**TASK DIRECTIONS:** In the records below, find the line containing "At what (x,y)", then copy that line and all lines after it, exactly, omitting every picture.

---------- LISTED RECORDS

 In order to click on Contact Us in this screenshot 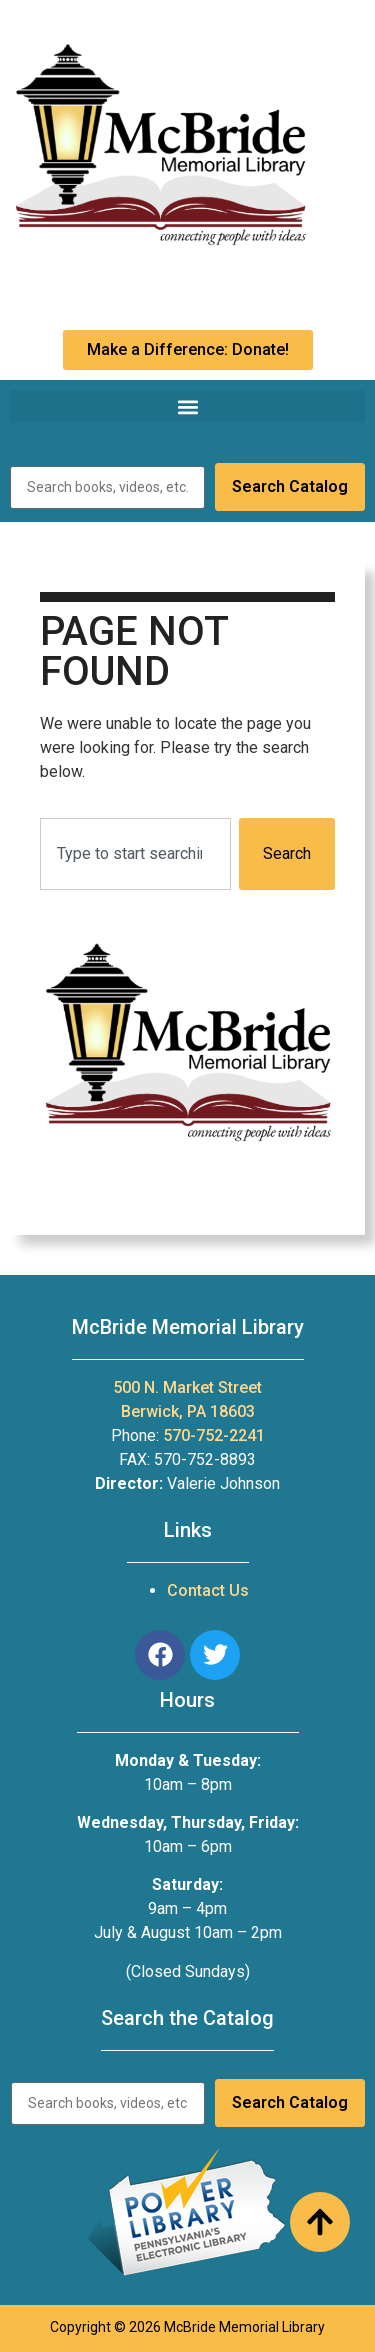, I will do `click(208, 1590)`.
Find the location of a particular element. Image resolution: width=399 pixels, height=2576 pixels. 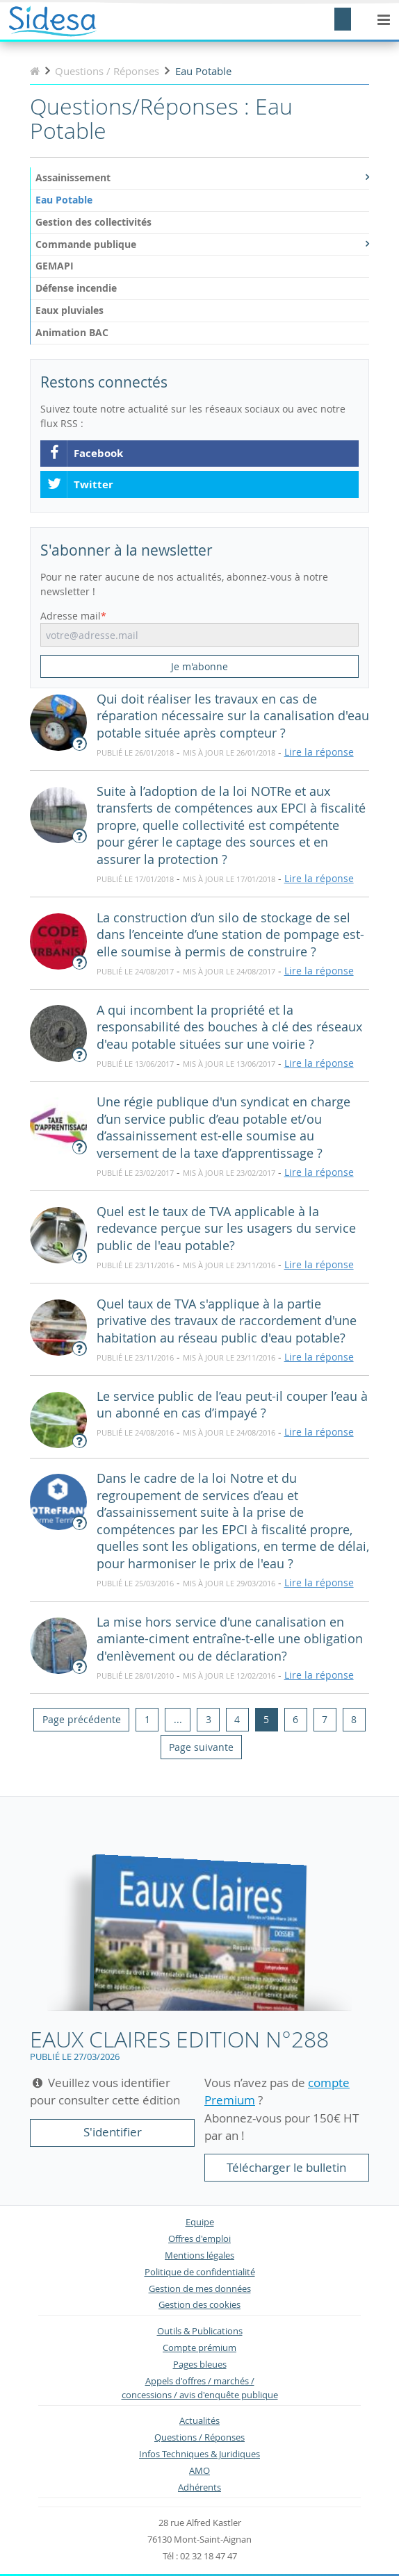

Animation BAC is located at coordinates (71, 332).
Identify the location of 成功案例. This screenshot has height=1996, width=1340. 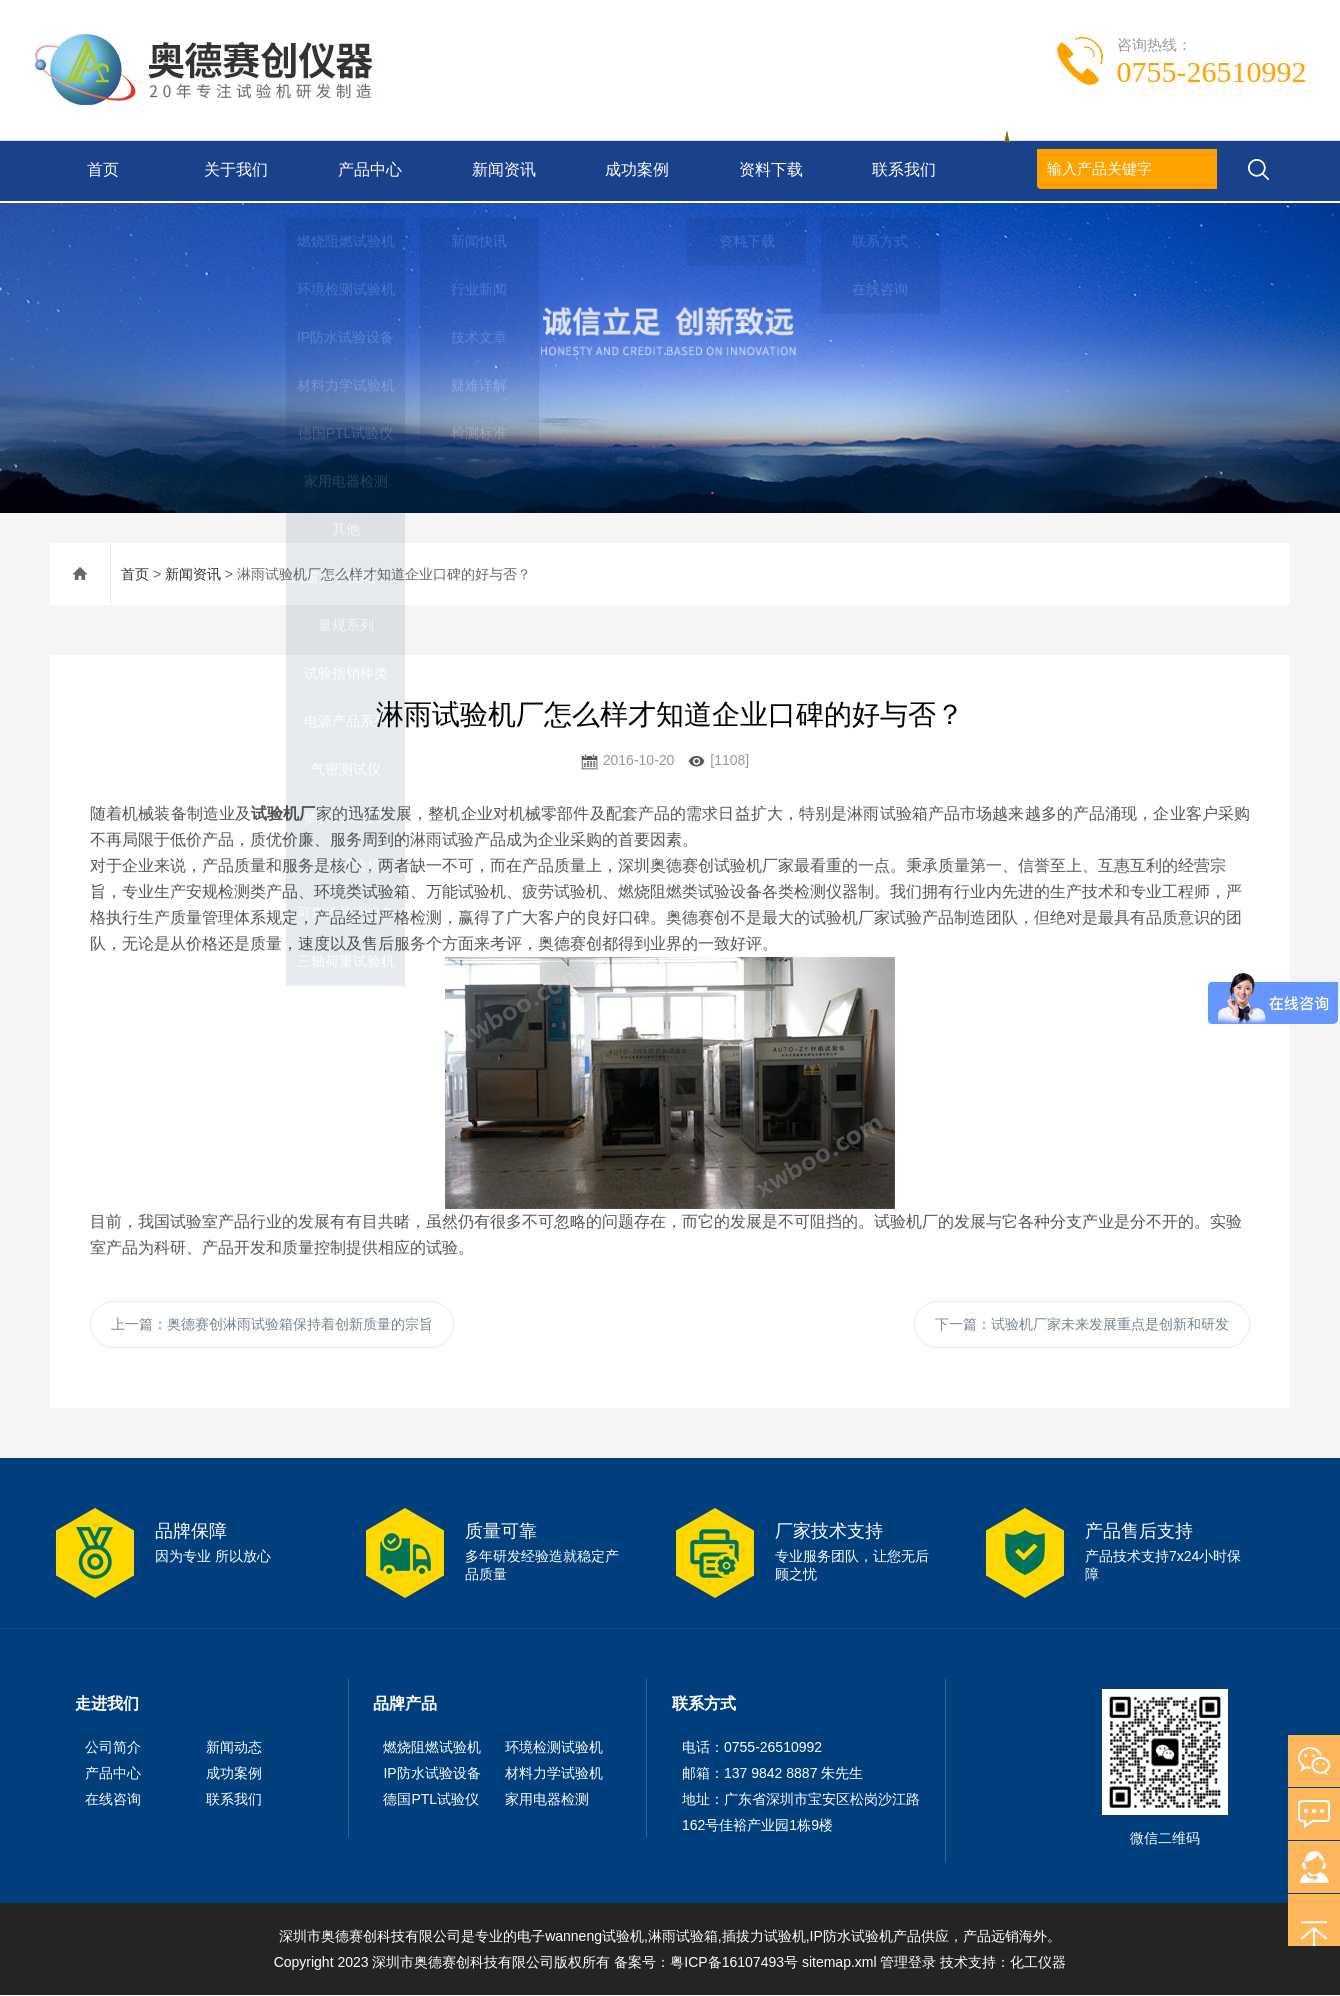
(635, 170).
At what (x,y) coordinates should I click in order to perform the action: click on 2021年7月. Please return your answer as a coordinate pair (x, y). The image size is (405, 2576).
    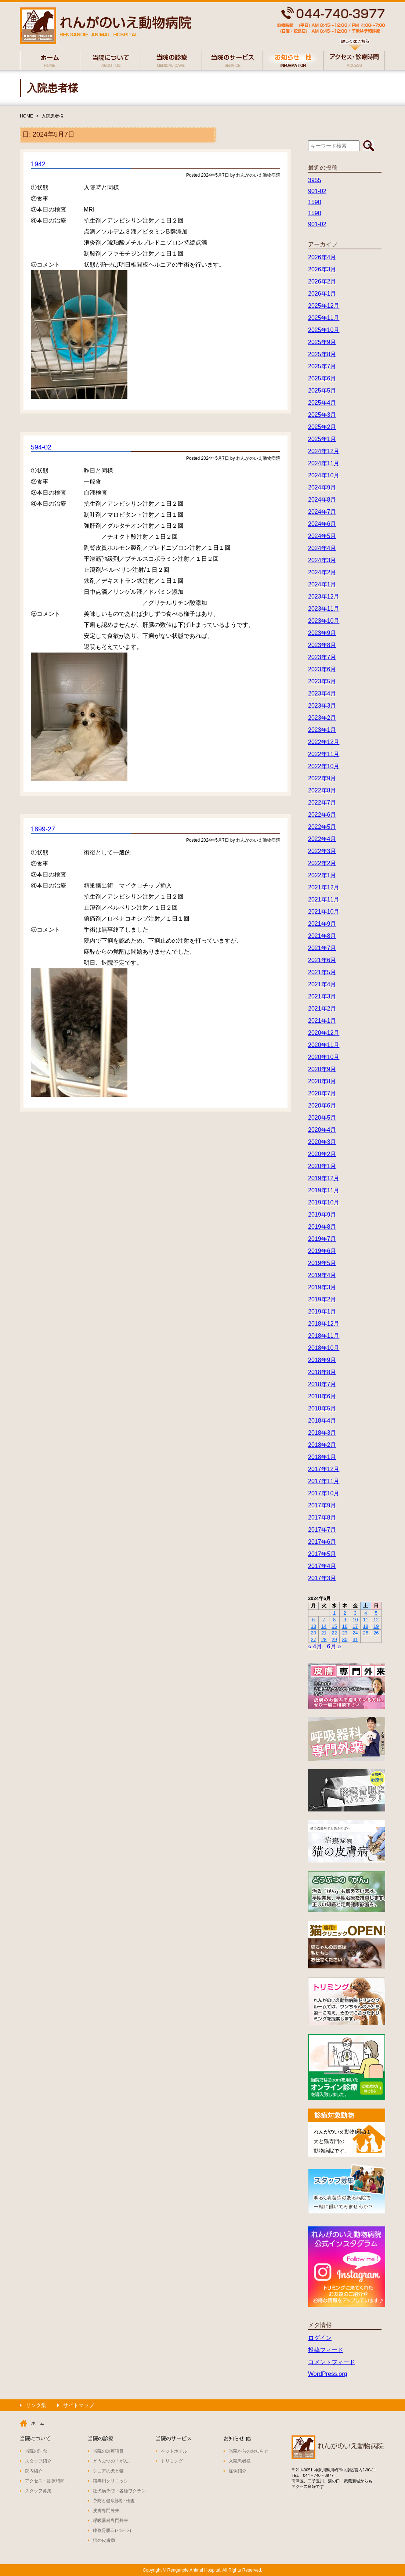
    Looking at the image, I should click on (322, 948).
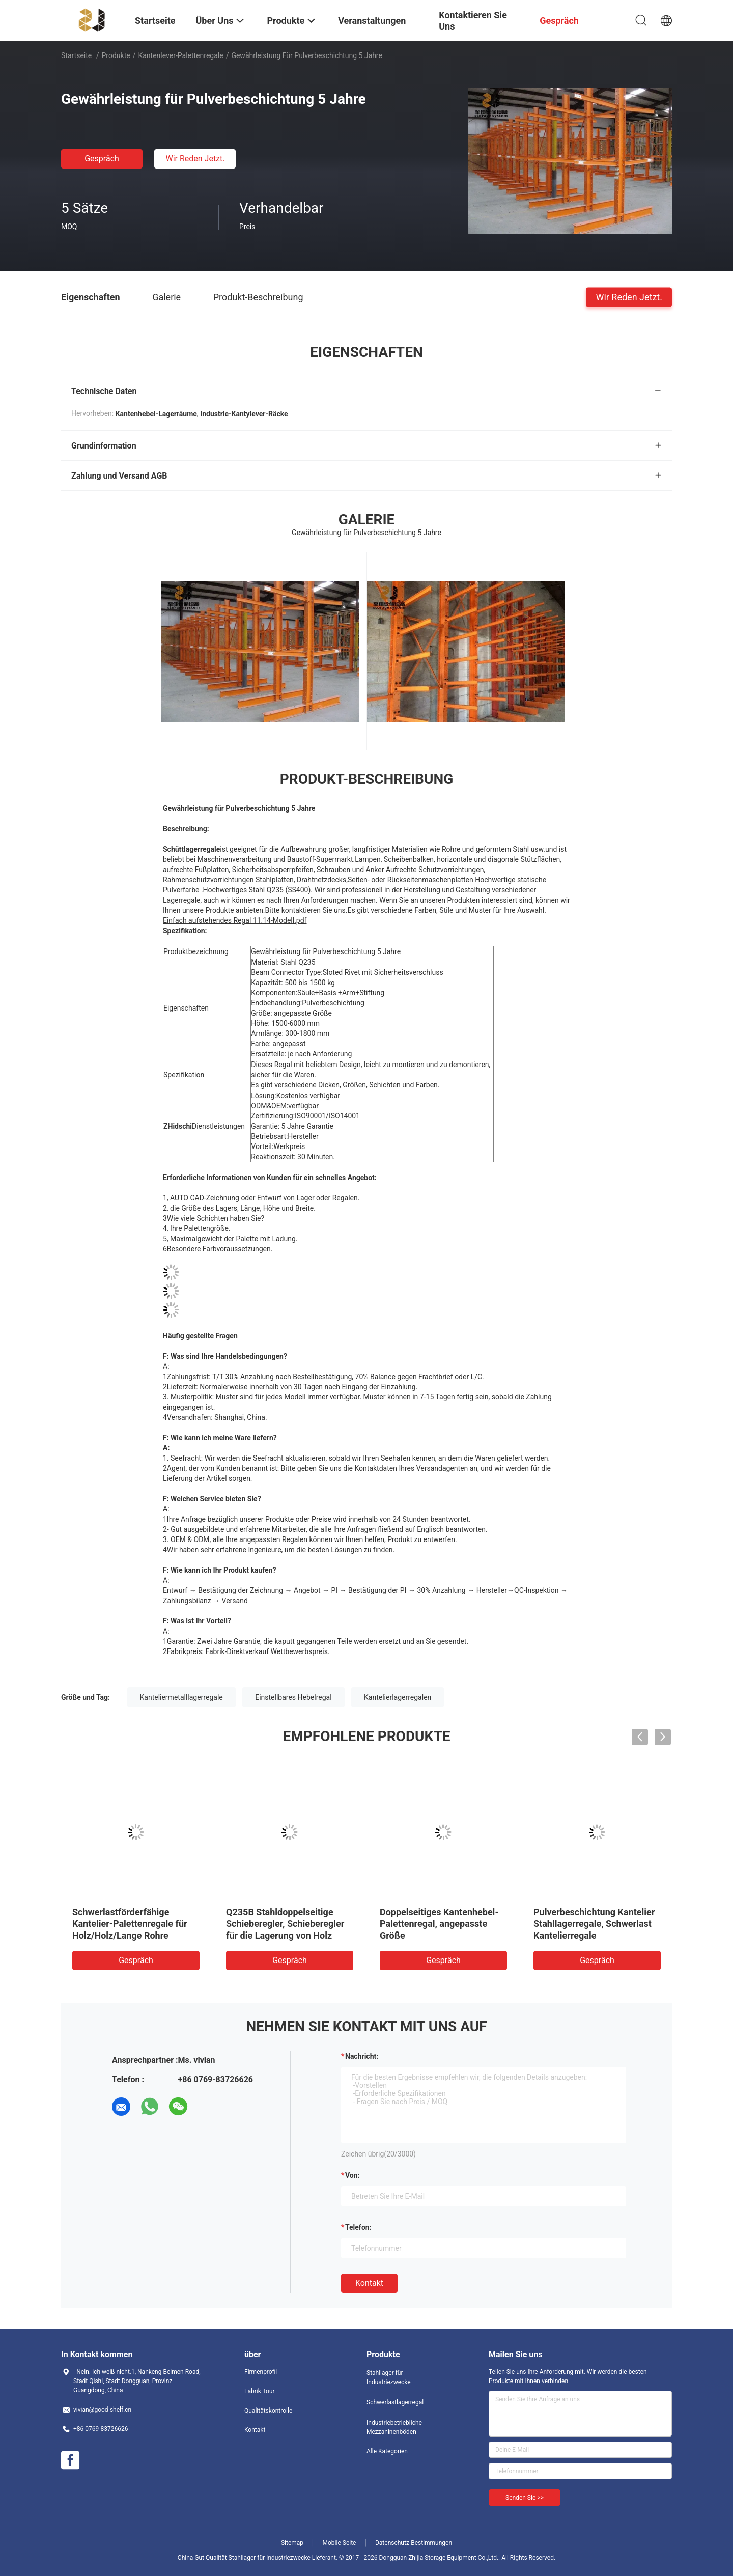 The width and height of the screenshot is (733, 2576). Describe the element at coordinates (292, 2542) in the screenshot. I see `Sitemap` at that location.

--------------------

**ANSWER FOR THE TASK:**
At what (x,y) coordinates should I click in order to perform the action: click on 2021年7月. Please return your answer as a coordinate pair (x, y). The image size is (405, 2576).
    Looking at the image, I should click on (322, 948).
 The width and height of the screenshot is (733, 2576). Describe the element at coordinates (292, 2542) in the screenshot. I see `Sitemap` at that location.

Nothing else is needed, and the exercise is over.